## WHAT THE EXERCISE ASKS
Aside from the pictures, copy the listing exactly.

## DATA UNDER STUDY
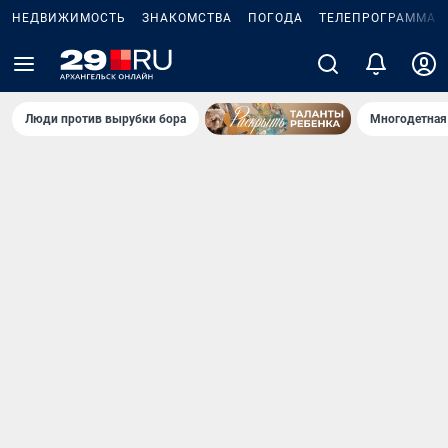
НЕДВИЖИМОСТЬ
ЗНАКОМСТВА
ПОГОДА
ТЕЛЕПРОГРАММА
Люди против вырубки бора
Многодетная 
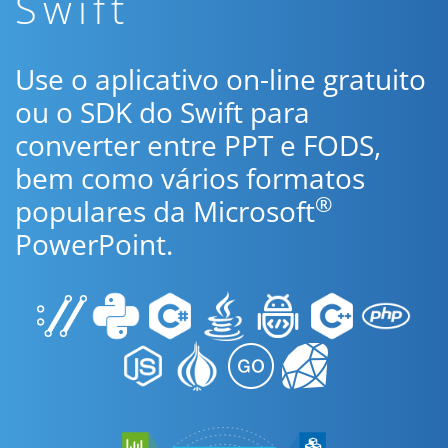
Swift
Use o aplicativo on-line gratuito
ou o SDK do Swift para
converter entre PPT e FODS,
bem como vários formatos
®
populares da Microsoft
PowerPoint.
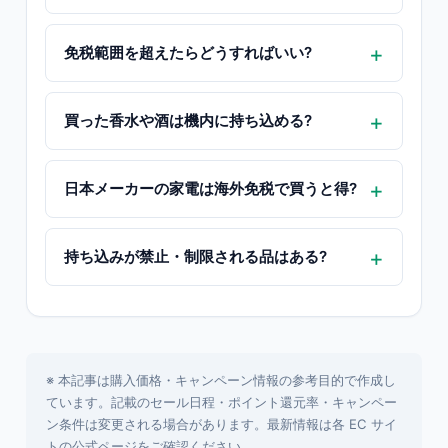
免税範囲を超えたらどうすればいい?
買った香水や酒は機内に持ち込める?
日本メーカーの家電は海外免税で買うと得?
持ち込みが禁止・制限される品はある?
※ 本記事は購入価格・キャンペーン情報の参考目的で作成し
ています。記載のセール日程・ポイント還元率・キャンペー
ン条件は変更される場合があります。最新情報は各 EC サイ
トの公式ページをご確認ください。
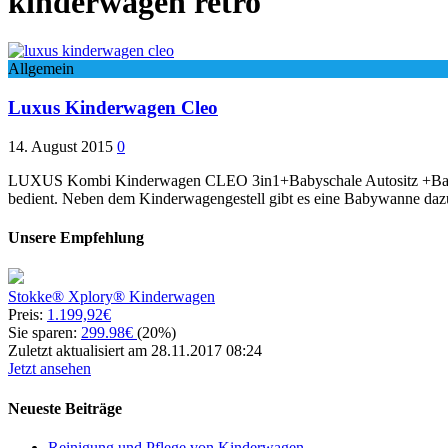
kinderwagen retro
Allgemein
Luxus Kinderwagen Cleo
14. August 2015
0
LUXUS Kombi Kinderwagen CLEO 3in1+Babyschale Autositz +Babywan
bedient. Neben dem Kinderwagengestell gibt es eine Babywanne dazu,
Unsere Empfehlung
Stokke® Xplory® Kinderwagen
Preis:
1.199,92€
Sie sparen:
299.98€
(20%)
Zuletzt aktualisiert am 28.11.2017 08:24
Jetzt ansehen
Neueste Beiträge
Reinigung und Pflege von Kinderwagen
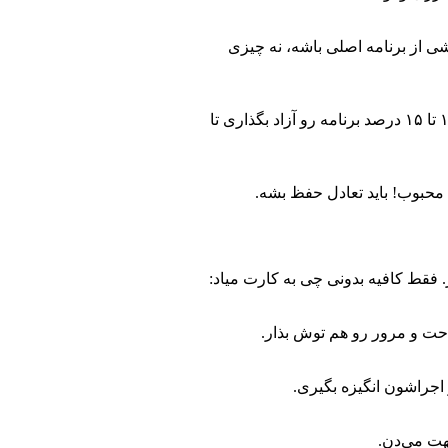
ی از برنامه اصلی باشه، نه چیزی
اگه برنامه‌ات خیلی خشک و غیرقابل تغییر باشه، با اولین تغییر یا مشکل روزانه (مثلاً مهمان یا مریضی) کل نظم بهم می‌ریزه. بهتره همیشه ۱۰ تا ۱۵ درصد برنامه رو آزاد بگذاری تا
محبوب! باید تعادل حفظ بشه.
. فقط کافیه بدونی چی به کارت میاد:
حت و مرور رو هم توش بذار.
 اجراشون انگیزه بگیری.
بهت می‌دن.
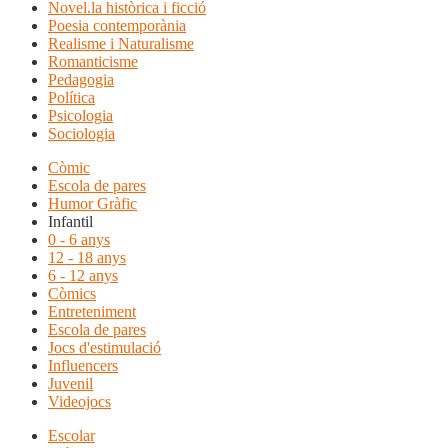
Novel.la històrica i ficció
Poesia contemporània
Realisme i Naturalisme
Romanticisme
Pedagogia
Política
Psicologia
Sociologia
Còmic
Escola de pares
Humor Gràfic
Infantil
0 - 6 anys
12 - 18 anys
6 - 12 anys
Còmics
Entreteniment
Escola de pares
Jocs d'estimulació
Influencers
Juvenil
Videojocs
Escolar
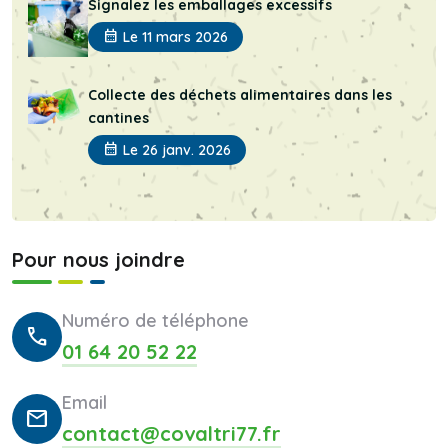
Signalez les emballages excessifs
calendar_month
Le 11 mars 2026
Collecte des déchets alimentaires dans les
cantines
calendar_month
Le 26 janv. 2026
Pour nous joindre
Numéro de téléphone
call
01 64 20 52 22
Email
mail
contact@covaltri77.fr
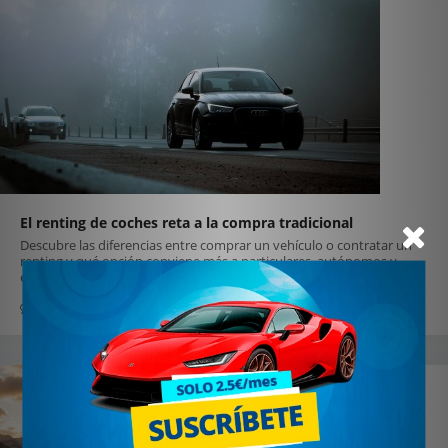
El renting de coches reta a la compra tradicional
Descubre las diferencias entre comprar un vehículo o contratar un
renting y qué opción conviene más a particulares, autónomos y
empresas.
0
22 julio 2026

## EXERCISE OUTPUT
НЕДВИЖИМОСТЬ
ЗНАКОМСТВА
ПОГОДА
ТЕЛЕПРОГРАММА
Люди против вырубки бора
Многодетная 
Swift
Use o aplicativo on-line gratuito
ou o SDK do Swift para
converter entre PPT e FODS,
bem como vários formatos
®
populares da Microsoft
PowerPoint.
免税範囲を超えたらどうすればいい?
買った香水や酒は機内に持ち込める?
日本メーカーの家電は海外免税で買うと得?
持ち込みが禁止・制限される品はある?
※ 本記事は購入価格・キャンペーン情報の参考目的で作成し
ています。記載のセール日程・ポイント還元率・キャンペー
ン条件は変更される場合があります。最新情報は各 EC サイ
トの公式ページをご確認ください。
kinderwagen retro
Allgemein
Luxus Kinderwagen Cleo
14. August 2015
0
LUXUS Kombi Kinderwagen CLEO 3in1+Babyschale Autositz +Babywan
bedient. Neben dem Kinderwagengestell gibt es eine Babywanne dazu,
Unsere Empfehlung
Stokke® Xplory® Kinderwagen
Preis:
1.199,92€
Sie sparen:
299.98€
(20%)
Zuletzt aktualisiert am 28.11.2017 08:24
Jetzt ansehen
Neueste Beiträge
Reinigung und Pflege von Kinderwagen
ی از برنامه اصلی باشه، نه چیزی
اگه برنامه‌ات خیلی خشک و غیرقابل تغییر باشه، با اولین تغییر یا مشکل روزانه (مثلاً مهمان یا مریضی) کل نظم بهم می‌ریزه. بهتره همیشه ۱۰ تا ۱۵ درصد برنامه رو آزاد بگذاری تا
محبوب! باید تعادل حفظ بشه.
. فقط کافیه بدونی چی به کارت میاد:
حت و مرور رو هم توش بذار.
 اجراشون انگیزه بگیری.
بهت می‌دن.
Novel.la històrica i ficció
Poesia contemporània
Realisme i Naturalisme
Romanticisme
Pedagogia
Política
Psicologia
Sociologia
Còmic
Escola de pares
Humor Gràfic
Infantil
0 - 6 anys
12 - 18 anys
6 - 12 anys
Còmics
Entreteniment
Escola de pares
Jocs d'estimulació
Influencers
Juvenil
Videojocs
Escolar
Signalez les emballages excessifs
calendar_month
Le 11 mars 2026
Collecte des déchets alimentaires dans les
cantines
calendar_month
Le 26 janv. 2026
Pour nous joindre
Numéro de téléphone
call
01 64 20 52 22
Email
mail
contact@covaltri77.fr
El renting de coches reta a la compra tradicional
Descubre las diferencias entre comprar un vehículo o contratar un
renting y qué opción conviene más a particulares, autónomos y
empresas.
0
22 julio 2026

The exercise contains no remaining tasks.